Er blickt konzentriert in die Kameras und drückt einen roten Buzzer, den man auf seinem Rednerpult platziert hat. Sir Simon Rattles Philharmoniker werden zugeschaltet, aber auch Pharrell Williams, der für die international anerkannten Beats verantwortlich zeichnet. Gaucks graues Haupthaar wippt auf und ab. Dann beginnt er mit seiner in unzähligen Kirchenchorproben zerknödelten Stimme die fetzige neue Hymne zu singen, während ein Ball über die eingeblendeten Zeilen flitzt und das ganze Fernsehvolk zum Fischerchor wird:

In Einigkeit und Recht und Freiheit durch die Nacht;

Spür, was dies Vaterland mit uns macht;

Atemlos, schwindelfrei, großes Kino,

danach lasst uns alle streben, seid dabei;

Wir sind heute ewig, tausend Glücksgefühle;

Alles, was ich bin, teil ich brüderlich mit dir

Wir sind unzertrennlich, irgendwie unsterblich;

Komm, nimm mein Herz und meine Hand.

Ich liebe dich, drum blühe, deutsches Vaterland. Oho, oho.

„Vielen Bürgern und den meisten Spielern der deutschen Nationalmannschaft kommt ein Text mit kurzen, leicht einprägsamen Satzfetzen entgegen“, erklärt Gauck anschließend außer Atem. „Er lässt Raum für eigene Lyrics, es soll ja auch eine Mitmach-Hymne sein.“ Außerdem sei das Deutschlandlied zum ersten Mal in der deutschen Geschichte tanzbar – sogar als Discofox.

„Wir machen die gesamte Republik zum Tanztee“, jubelt der Präsident, bevor er sichtlich stolz nach seinen Notizen greift und abgeht. Sekunden später tritt er, von seinen Mitarbeitern gedrängt, noch einmal vor die Kamera. „Wir machen Schland zur 24/7-Partymeile, wollte ich sagen“, berichtigt sich Gauck und wirft sich in die berühmte Saturday-Night-Fever-Pose.

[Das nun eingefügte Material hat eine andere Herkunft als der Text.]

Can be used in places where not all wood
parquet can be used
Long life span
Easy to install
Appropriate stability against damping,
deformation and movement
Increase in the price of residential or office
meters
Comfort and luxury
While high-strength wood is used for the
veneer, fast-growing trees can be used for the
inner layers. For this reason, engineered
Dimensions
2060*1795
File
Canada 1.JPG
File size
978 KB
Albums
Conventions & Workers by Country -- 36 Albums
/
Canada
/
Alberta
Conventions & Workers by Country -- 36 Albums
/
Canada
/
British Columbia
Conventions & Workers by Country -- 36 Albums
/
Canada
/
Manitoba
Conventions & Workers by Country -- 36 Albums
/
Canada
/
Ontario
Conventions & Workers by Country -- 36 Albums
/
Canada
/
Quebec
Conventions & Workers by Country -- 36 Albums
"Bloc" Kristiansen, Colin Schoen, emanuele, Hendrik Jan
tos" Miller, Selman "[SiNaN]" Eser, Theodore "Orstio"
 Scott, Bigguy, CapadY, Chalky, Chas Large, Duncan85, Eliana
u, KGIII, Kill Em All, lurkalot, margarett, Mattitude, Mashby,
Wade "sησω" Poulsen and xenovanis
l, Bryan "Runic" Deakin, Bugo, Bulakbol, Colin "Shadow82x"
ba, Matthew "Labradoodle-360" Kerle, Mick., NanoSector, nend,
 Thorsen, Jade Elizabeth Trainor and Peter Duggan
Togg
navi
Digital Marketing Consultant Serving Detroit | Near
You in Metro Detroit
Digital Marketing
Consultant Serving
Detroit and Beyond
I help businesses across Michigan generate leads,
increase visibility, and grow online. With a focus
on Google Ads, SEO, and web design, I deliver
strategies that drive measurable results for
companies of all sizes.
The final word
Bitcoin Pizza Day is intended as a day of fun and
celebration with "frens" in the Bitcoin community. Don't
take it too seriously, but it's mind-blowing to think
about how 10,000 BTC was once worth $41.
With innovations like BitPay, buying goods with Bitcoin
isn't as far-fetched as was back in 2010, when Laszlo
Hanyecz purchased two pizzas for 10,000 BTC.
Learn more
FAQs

Selbstverständlich melden sich auch Kritiker. „Wir werden dagegen Protest einlegen“, teilt der Verbandschef der deutschen Asthmatiker, Klaus Marelke, mit. Das Lied werde auch weiterhin dringend als Verbandshymne gebraucht. Helene Fischer ließ dagegen verlauten, dass sie sich „extrem supidoll“ freue. Leider könne sie selbst gerade nicht nach Berlin kommen – die Chanteuse feiert heute ihr 30. Wiegenfest im heimischen Wöllstein, das sie zur Feier des Tages brandschatzen und niederreißen lässt. „Unsere gemeinsame Zeit wird sicherlich noch kommen“, ahnt Gauck im Anschluss an seine Hymnen-Präsentation im Interview mit Frauke Ludowig. Der protokollarisch ranghöchste Mann Deutschlands ringt noch immer nach Luft. „Ich will Ihnen heute ein Geheimnis verraten“, nuschelt Gauck dann und legt seine Hand auf Ludowigs Knie. „Schon als Pastor im Osten habe ich immer Schlagertexte zur DDR-Hymne gesungen“, gesteht er. „Gern was von der Münchener Freiheit. Aber auch ’Die Freiheit ist ein Abenteuer‘ von Gunter Gabriel.“ Eine Träne der Rührung verleiht dem Staatsoberhaupt für einen kurzen Moment fast menschliche Züge. Endlich hat Deutschland einen Präsidenten, der sein Land liebt. Und dieses Land liebt Helene Fischer.